Um "cavalo de Tróia russo"

Desde o início da guerra na Ucrânia, que Orbán se encontra isolado. No início de junho, os eurodeputados tentaram evitar que o governo populista húngaro assuma a presidência do Conselho da União. Mais de 619 eurodeputados votaram a favor de bloquear liderança húngara para não permitir “um regime iliberal” que se encontra em contencioso com as instituições europeias de tomar o poder.

“Não acredito que faça grande sentido que Costa tenha ido à Hungria de propósito visitar Orbán. O líder húngaro é uma figura pouco recomendável e tão pouco é um aliado natural. Tem até sido uma espécie de cavalo de Tróia russo no que toca ao apoio europeu à Ucrânia”, recorda o professor Francisco Pereira Coutinho.

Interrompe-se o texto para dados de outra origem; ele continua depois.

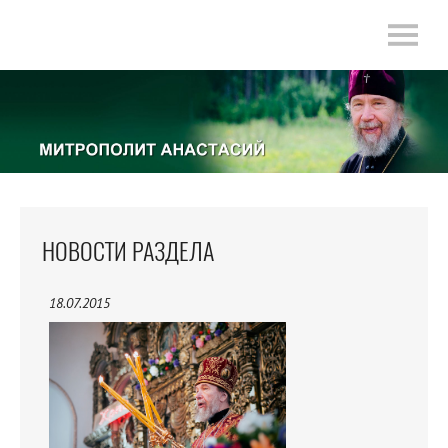
НОВОСТИ РАЗДЕЛА
18.07.2015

No ano passado, a Comissão Europeia congelou uma grande parte dos fundos europeus que deveriam ser entregues à Hungria devido aos riscos de uso dos mesmos em esquemas de corrupção e em alegadas violações dos valores fundamentais da UE, bem como ao incumprimento da legislação comunitária.

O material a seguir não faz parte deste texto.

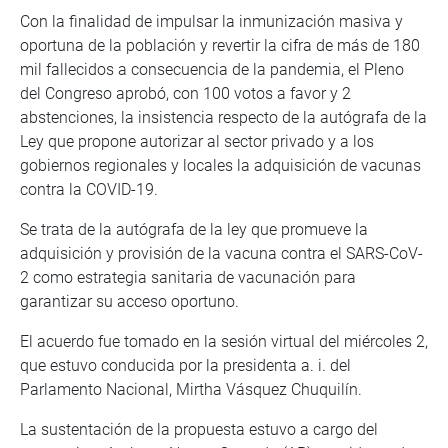
Con la finalidad de impulsar la inmunización masiva y
oportuna de la población y revertir la cifra de más de 180
mil fallecidos a consecuencia de la pandemia, el Pleno
del Congreso aprobó, con 100 votos a favor y 2
abstenciones, la insistencia respecto de la autógrafa de la
Ley que propone autorizar al sector privado y a los
gobiernos regionales y locales la adquisición de vacunas
contra la COVID-19.
Se trata de la autógrafa de la ley que promueve la
adquisición y provisión de la vacuna contra el SARS-CoV-
2 como estrategia sanitaria de vacunación para
garantizar su acceso oportuno.
El acuerdo fue tomado en la sesión virtual del miércoles 2,
que estuvo conducida por la presidenta a. i. del
Parlamento Nacional, Mirtha Vásquez Chuquilín.
La sustentación de la propuesta estuvo a cargo del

“Orbán apoia a integração europeia em matéria de fundos, mas é contra a posição da União Europeia. António Costa é federalista e vai ser conotado com uma posição completamente contra aquilo em que ele acredita. Orbán é visto na União Europeia como alguém que está mais apostado em criar em entraves do que contribuir para o seu desenvolvimento”, acrescenta.

Os especialistas não são unânimes quanto aos impactos reputacionais deste encontro para as aspirações europeias do primeiro-ministro. Para Riccardo Marchi, situações como estas são “os clássicos episódios da espuma do dia” de que, dentro de pouco tempo, já “ninguém se lembrará”.

Para José Filipe Pinto, esta situação vai ter duas repercussões em termos reputacionais e ambas serão negativas. A nível interno, o especialista acredita que “ninguém em Portugal” consegue compreender porque é que houve uma alteração não oficial do trajeto “para ir assistir a um jogo de futebol”.

O Presidente da República diz que compreende, mas os portugueses não compreendem”, reforça o professor catedrático, que recorda que este “é só mais um” dos sucessivos “casos e casinhos” que estão constantemente a delapidar “toda a legitimidade de voto” que garantiu a maioria absoluta ao Partido Socialista. E, mesmo com a promessa de António Costa de que pretende cumprir a legislatura até ao fim, o constante desgaste pode tornar a porta para Bruxelas cada vez mais apetecível. “Quando se começa a ser contestado a nível interno, as portas externas mostram-se muito mais atrativas”, frisa José Filipe Pinto.